L’image biblique du berger nous vient à l’esprit, teintée d’une certaine idéalisation romantique, avec peut-être encore en tête le titre illustré du « Bon berger » d’autrefois. Or, ce motif vient en réalité d’ailleurs : « Je suis Hammurabi, le berger, le roi puissant », fait graver dans la pierre le souverain babylonien environ 1800 ans avant Jésus-Christ.
L’Ancien Testament reprend cette ligne directrice et la réinterprète : « Malheur aux bergers d’Israël, qui se paissaient eux-mêmes ! », s’insurge le prophète Ézéchiel contre l’élite du peuple. Et il transmet la promesse de Dieu : « C’est moi qui ferai paître mes brebis ». Il est ainsi dit en Psaumes 23 : 1 : « L’Éternel est mon berger… » Et Jésus précise : « Je suis le bon berger. »
Mais que fait donc un tel berger ? Il conduit, prend soin et protège, tant dans l’Ancien Testament que dans le Nouveau Testament. Il existe toutefois des différences fondamentales.
Un repère d’orientation personnel
Le berger conduit le troupeau. « Il me conduit dans les sentiers de la justice », confesse le Psaume 23 : 3. Et, en effet, Dieu montre aux Israélites la voie à suivre : « La colonne de nuée ne se retirait point de devant le peuple pendant le jour, ni la colonne de feu pendant la nuit. »
Jésus aussi sait guider : « Mes brebis entendent ma voix, (…) et elles me suivent », poursuit-il en utilisant l’image du berger. Mais il va encore bien plus loin : «Je suis le chemin. » C’est ainsi que l’accès à Dieu ne s’ouvre que par la relation avec Christ.
Plus qu’assez
Le berger s’occupe du troupeau. « Il me fait reposer dans de verts pâturages, Il me dirige près des eaux paisibles. », célèbre le Psaume 23 : 2. Effectivement, dans le désert, Dieu fait pleuvoir la manne sur les Israélites, ce pain venu du ciel, telle la rosée. Et une source jaillit du rocher.
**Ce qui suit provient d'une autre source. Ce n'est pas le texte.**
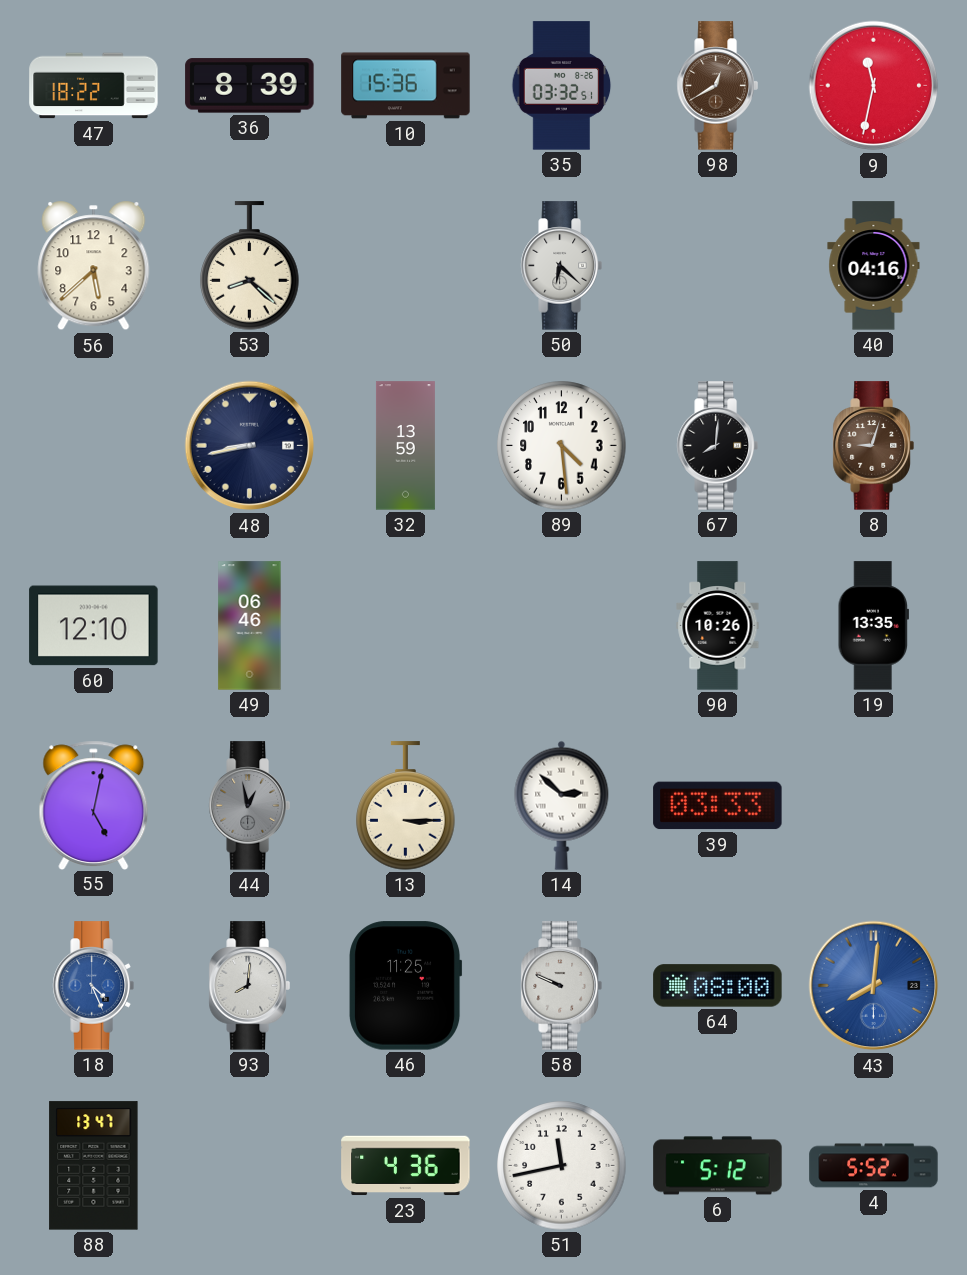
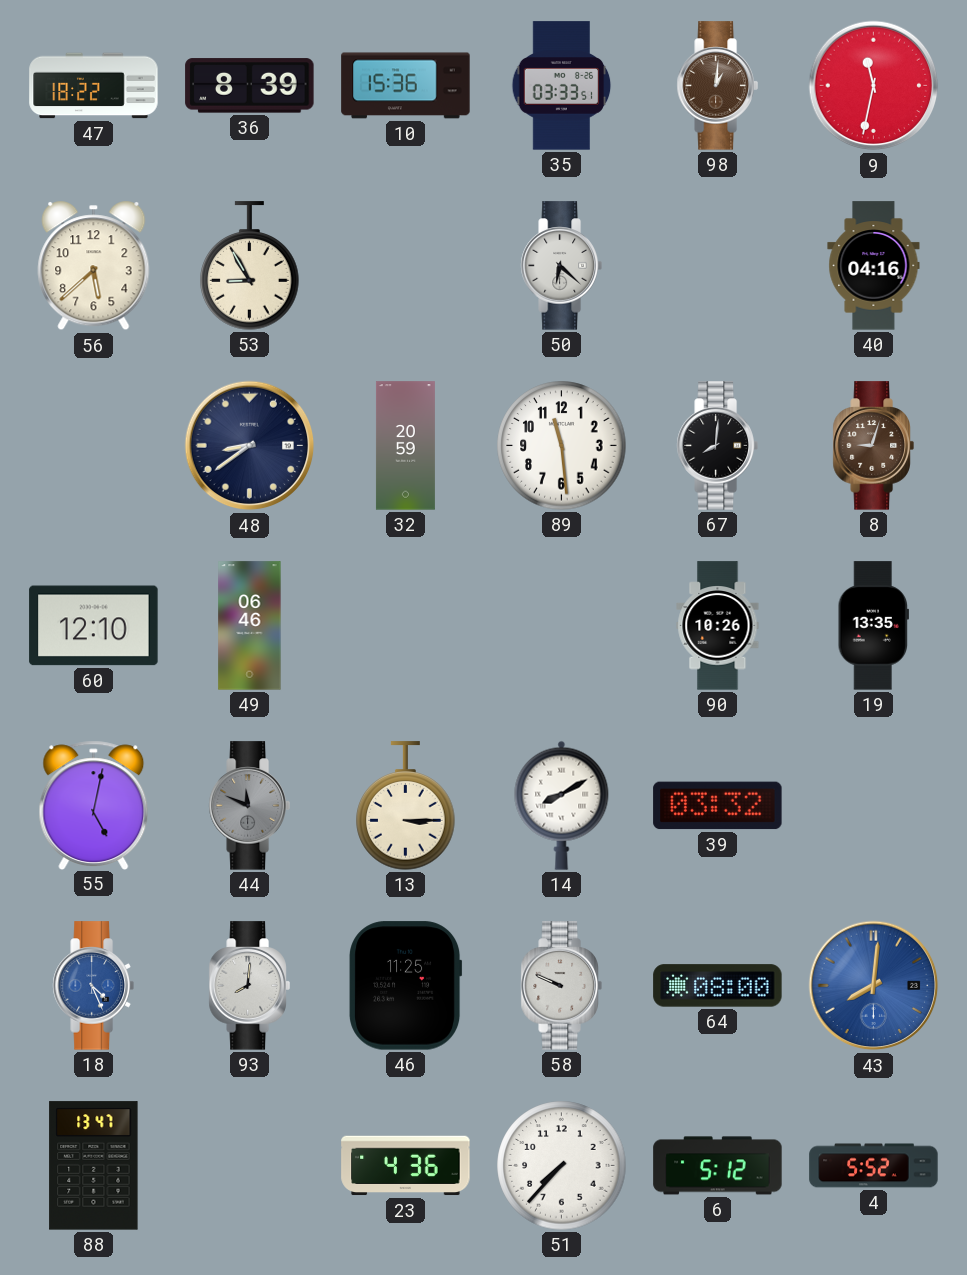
35: 03:32 -> 03:33
98: 12:40 -> 1:01
53: 8:22 -> 8:55
48: 8:43 -> 8:39
32: 13:59 -> 20:59
89: 4:29 -> 11:29
44: 12:58 -> 11:49
14: 2:52 -> 8:10
39: 03:33 -> 03:32
51: 11:43 -> 7:37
Jésus, lui aussi, fait de peu plus qu’il n’en faut : la multiplication des pains lors du repas des 5 000 hommes. Mais, là encore, la nouveauté va bien au-delà de l’ancien. Jésus ne se contente pas de donner du pain pour la vie : « Je suis le pain de vie. » Ainsi, la foi ne se nourrit plus de dons, mais de la communion avec Christ.
Un sauvetage dont le prix est tout
Le berger protège le troupeau. « Ta houlette et ton bâton me rassurent », confesse le Psaume 23 : 4. Et ce bâton, en hébreu schevet, est une arme de type massue ou gourdin. C’est dans cet esprit que Dieu intervient lorsque le peuple d’Israël se retrouve pris entre deux feux : la mer Rouge d’un côté, l’armée égyptienne de l’autre.
Et, une fois encore, Jésus va bien au-delà. Non seulement il protège de l’extérieur, mais il s’interpose lui-même. Là où le pouvoir de la mort s’abat sur l’homme, il se jette lui-même dans la brèche : « Le bon berger donne sa vie pour ses brebis.»
Tout traverser
C’est là que réside encore aujourd’hui le réconfort : celui qui croit n’est certes pas à l’abri de tout, mais il est protégé en toutes choses. Car, au final, Jésus conduit son troupeau hors de toute menace, vers une réalité libre de toute menace. Ce qui commence ici comme une protection s’achève là-bas comme un refuge éternel.
Et soudain, le berger lui-même se tient devant toi.